▸ WHAT YOU NEED TO DO: Write out every line below with no difference at all.

(SUPPLIED RECORDS)

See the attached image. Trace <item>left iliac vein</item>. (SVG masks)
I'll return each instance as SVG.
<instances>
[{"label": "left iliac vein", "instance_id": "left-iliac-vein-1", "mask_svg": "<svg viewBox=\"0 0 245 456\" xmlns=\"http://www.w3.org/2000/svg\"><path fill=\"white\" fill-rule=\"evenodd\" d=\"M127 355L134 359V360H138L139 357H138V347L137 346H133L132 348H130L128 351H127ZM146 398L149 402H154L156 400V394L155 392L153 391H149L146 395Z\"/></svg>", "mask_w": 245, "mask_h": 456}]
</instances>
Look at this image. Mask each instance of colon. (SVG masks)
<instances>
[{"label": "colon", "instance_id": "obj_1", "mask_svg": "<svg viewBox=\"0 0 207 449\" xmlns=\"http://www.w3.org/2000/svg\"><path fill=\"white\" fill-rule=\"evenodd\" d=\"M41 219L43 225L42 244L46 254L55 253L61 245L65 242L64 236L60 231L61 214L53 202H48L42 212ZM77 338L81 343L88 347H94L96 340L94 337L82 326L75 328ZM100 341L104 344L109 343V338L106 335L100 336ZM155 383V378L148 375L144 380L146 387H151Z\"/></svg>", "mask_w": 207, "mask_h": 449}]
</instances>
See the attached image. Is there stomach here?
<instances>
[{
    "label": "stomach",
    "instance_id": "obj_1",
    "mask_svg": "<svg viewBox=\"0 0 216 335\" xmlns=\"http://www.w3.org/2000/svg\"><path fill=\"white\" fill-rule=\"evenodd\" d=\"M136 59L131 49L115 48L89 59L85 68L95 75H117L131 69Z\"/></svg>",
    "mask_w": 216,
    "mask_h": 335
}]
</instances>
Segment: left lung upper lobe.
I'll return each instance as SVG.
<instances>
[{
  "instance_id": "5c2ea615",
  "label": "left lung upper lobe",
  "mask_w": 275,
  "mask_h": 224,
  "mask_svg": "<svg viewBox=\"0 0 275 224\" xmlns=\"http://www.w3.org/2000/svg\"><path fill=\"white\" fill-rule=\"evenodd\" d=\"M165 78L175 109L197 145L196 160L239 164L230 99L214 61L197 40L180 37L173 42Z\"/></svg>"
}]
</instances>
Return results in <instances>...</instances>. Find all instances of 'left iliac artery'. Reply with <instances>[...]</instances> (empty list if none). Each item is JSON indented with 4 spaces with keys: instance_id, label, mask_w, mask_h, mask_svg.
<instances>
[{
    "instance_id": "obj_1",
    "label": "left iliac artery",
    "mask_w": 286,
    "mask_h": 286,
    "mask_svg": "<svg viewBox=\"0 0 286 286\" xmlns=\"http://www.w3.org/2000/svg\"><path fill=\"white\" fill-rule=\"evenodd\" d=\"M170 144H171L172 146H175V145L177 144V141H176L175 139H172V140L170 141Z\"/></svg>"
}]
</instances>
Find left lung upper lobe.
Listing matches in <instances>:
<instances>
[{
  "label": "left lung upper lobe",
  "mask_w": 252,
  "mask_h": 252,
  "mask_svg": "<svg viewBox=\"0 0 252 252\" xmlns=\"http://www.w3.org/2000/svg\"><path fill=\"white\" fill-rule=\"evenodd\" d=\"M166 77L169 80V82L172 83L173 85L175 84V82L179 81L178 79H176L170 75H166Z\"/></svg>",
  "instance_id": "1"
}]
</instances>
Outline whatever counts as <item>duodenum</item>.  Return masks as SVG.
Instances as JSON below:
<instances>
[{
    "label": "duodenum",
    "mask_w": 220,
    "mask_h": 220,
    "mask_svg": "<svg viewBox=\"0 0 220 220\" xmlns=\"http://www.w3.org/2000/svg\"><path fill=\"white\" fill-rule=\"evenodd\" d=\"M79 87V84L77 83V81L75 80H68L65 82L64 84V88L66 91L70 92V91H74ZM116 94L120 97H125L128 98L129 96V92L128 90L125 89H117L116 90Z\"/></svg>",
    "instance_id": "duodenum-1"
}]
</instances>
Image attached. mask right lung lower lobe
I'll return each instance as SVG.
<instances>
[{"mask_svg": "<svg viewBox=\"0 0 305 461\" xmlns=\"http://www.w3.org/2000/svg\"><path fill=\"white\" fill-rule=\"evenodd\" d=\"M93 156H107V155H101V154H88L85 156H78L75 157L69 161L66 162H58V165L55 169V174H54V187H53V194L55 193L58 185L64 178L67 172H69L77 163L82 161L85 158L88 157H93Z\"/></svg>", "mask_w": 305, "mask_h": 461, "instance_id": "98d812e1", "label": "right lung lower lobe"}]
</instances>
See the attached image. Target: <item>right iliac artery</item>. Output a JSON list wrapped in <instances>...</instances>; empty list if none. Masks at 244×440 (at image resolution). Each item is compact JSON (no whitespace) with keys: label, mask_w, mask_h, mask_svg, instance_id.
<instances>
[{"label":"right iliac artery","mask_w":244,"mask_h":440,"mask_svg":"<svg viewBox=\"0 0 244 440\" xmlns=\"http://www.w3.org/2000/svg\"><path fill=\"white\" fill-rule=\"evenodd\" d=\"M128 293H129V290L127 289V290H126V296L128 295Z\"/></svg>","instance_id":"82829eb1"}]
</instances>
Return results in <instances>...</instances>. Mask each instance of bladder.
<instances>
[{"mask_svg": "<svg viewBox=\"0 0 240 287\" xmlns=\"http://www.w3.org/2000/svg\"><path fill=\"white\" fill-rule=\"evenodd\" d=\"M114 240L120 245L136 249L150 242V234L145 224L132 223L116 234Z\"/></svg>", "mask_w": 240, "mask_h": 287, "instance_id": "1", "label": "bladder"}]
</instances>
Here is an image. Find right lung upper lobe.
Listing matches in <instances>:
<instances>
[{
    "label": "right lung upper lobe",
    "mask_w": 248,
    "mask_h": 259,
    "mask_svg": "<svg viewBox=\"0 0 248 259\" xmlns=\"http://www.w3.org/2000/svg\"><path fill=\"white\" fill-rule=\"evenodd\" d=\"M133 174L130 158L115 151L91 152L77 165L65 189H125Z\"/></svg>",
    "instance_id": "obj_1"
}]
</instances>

(End SUPPLIED RECORDS)

▸ REPLY:
See the attached image. Trace <item>left iliac vein</item>. (SVG masks)
I'll return each instance as SVG.
<instances>
[{"label": "left iliac vein", "instance_id": "left-iliac-vein-1", "mask_svg": "<svg viewBox=\"0 0 245 456\" xmlns=\"http://www.w3.org/2000/svg\"><path fill=\"white\" fill-rule=\"evenodd\" d=\"M127 355L134 359V360H138L139 357H138V347L137 346H133L132 348H130L128 351H127ZM146 398L149 402H154L156 400V394L155 392L153 391H149L146 395Z\"/></svg>", "mask_w": 245, "mask_h": 456}]
</instances>
Look at this image. Mask each instance of colon. (SVG masks)
<instances>
[{"label": "colon", "instance_id": "obj_1", "mask_svg": "<svg viewBox=\"0 0 207 449\" xmlns=\"http://www.w3.org/2000/svg\"><path fill=\"white\" fill-rule=\"evenodd\" d=\"M41 219L43 225L42 244L46 254L55 253L61 245L65 242L64 236L60 231L61 214L53 202H48L42 212ZM77 338L81 343L88 347H94L96 340L94 337L82 326L75 328ZM100 341L104 344L109 343V338L106 335L100 336ZM155 383V378L148 375L144 380L146 387H151Z\"/></svg>", "mask_w": 207, "mask_h": 449}]
</instances>
See the attached image. Is there stomach here?
<instances>
[{
    "label": "stomach",
    "instance_id": "obj_1",
    "mask_svg": "<svg viewBox=\"0 0 216 335\" xmlns=\"http://www.w3.org/2000/svg\"><path fill=\"white\" fill-rule=\"evenodd\" d=\"M136 59L131 49L115 48L89 59L85 68L95 75H117L131 69Z\"/></svg>",
    "mask_w": 216,
    "mask_h": 335
}]
</instances>
Segment: left lung upper lobe.
I'll return each instance as SVG.
<instances>
[{
  "instance_id": "5c2ea615",
  "label": "left lung upper lobe",
  "mask_w": 275,
  "mask_h": 224,
  "mask_svg": "<svg viewBox=\"0 0 275 224\" xmlns=\"http://www.w3.org/2000/svg\"><path fill=\"white\" fill-rule=\"evenodd\" d=\"M165 78L175 109L197 145L196 160L239 164L230 99L214 61L197 40L180 37L173 42Z\"/></svg>"
}]
</instances>
Return results in <instances>...</instances>. Find all instances of 'left iliac artery'. Reply with <instances>[...]</instances> (empty list if none). Each item is JSON indented with 4 spaces with keys: instance_id, label, mask_w, mask_h, mask_svg.
<instances>
[{
    "instance_id": "obj_1",
    "label": "left iliac artery",
    "mask_w": 286,
    "mask_h": 286,
    "mask_svg": "<svg viewBox=\"0 0 286 286\" xmlns=\"http://www.w3.org/2000/svg\"><path fill=\"white\" fill-rule=\"evenodd\" d=\"M170 144H171L172 146H175V145L177 144V141H176L175 139H172V140L170 141Z\"/></svg>"
}]
</instances>
Find left lung upper lobe.
Listing matches in <instances>:
<instances>
[{
  "label": "left lung upper lobe",
  "mask_w": 252,
  "mask_h": 252,
  "mask_svg": "<svg viewBox=\"0 0 252 252\" xmlns=\"http://www.w3.org/2000/svg\"><path fill=\"white\" fill-rule=\"evenodd\" d=\"M166 77L169 80V82L172 83L173 85L175 84V82L179 81L178 79H176L170 75H166Z\"/></svg>",
  "instance_id": "1"
}]
</instances>
Outline whatever counts as <item>duodenum</item>.  Return masks as SVG.
Instances as JSON below:
<instances>
[{
    "label": "duodenum",
    "mask_w": 220,
    "mask_h": 220,
    "mask_svg": "<svg viewBox=\"0 0 220 220\" xmlns=\"http://www.w3.org/2000/svg\"><path fill=\"white\" fill-rule=\"evenodd\" d=\"M79 87V84L77 83V81L75 80H68L65 82L64 84V88L66 91L70 92V91H74ZM116 94L120 97H125L128 98L129 96V92L128 90L125 89H117L116 90Z\"/></svg>",
    "instance_id": "duodenum-1"
}]
</instances>
Image attached. mask right lung lower lobe
I'll return each instance as SVG.
<instances>
[{"mask_svg": "<svg viewBox=\"0 0 305 461\" xmlns=\"http://www.w3.org/2000/svg\"><path fill=\"white\" fill-rule=\"evenodd\" d=\"M93 156H107V155H101V154H88L85 156H78L75 157L69 161L66 162H58V165L55 169V174H54V187H53V194L55 193L58 185L64 178L67 172H69L77 163L82 161L85 158L88 157H93Z\"/></svg>", "mask_w": 305, "mask_h": 461, "instance_id": "98d812e1", "label": "right lung lower lobe"}]
</instances>
See the attached image. Target: <item>right iliac artery</item>. Output a JSON list wrapped in <instances>...</instances>; empty list if none. Masks at 244×440 (at image resolution). Each item is compact JSON (no whitespace) with keys: label, mask_w, mask_h, mask_svg, instance_id.
<instances>
[{"label":"right iliac artery","mask_w":244,"mask_h":440,"mask_svg":"<svg viewBox=\"0 0 244 440\" xmlns=\"http://www.w3.org/2000/svg\"><path fill=\"white\" fill-rule=\"evenodd\" d=\"M128 293H129V290L127 289V290H126V296L128 295Z\"/></svg>","instance_id":"82829eb1"}]
</instances>
Return results in <instances>...</instances>. Mask each instance of bladder.
<instances>
[{"mask_svg": "<svg viewBox=\"0 0 240 287\" xmlns=\"http://www.w3.org/2000/svg\"><path fill=\"white\" fill-rule=\"evenodd\" d=\"M114 240L120 245L136 249L150 242V234L145 224L132 223L116 234Z\"/></svg>", "mask_w": 240, "mask_h": 287, "instance_id": "1", "label": "bladder"}]
</instances>
Here is an image. Find right lung upper lobe.
Listing matches in <instances>:
<instances>
[{
    "label": "right lung upper lobe",
    "mask_w": 248,
    "mask_h": 259,
    "mask_svg": "<svg viewBox=\"0 0 248 259\" xmlns=\"http://www.w3.org/2000/svg\"><path fill=\"white\" fill-rule=\"evenodd\" d=\"M133 174L130 158L115 151L91 152L77 165L65 189H125Z\"/></svg>",
    "instance_id": "obj_1"
}]
</instances>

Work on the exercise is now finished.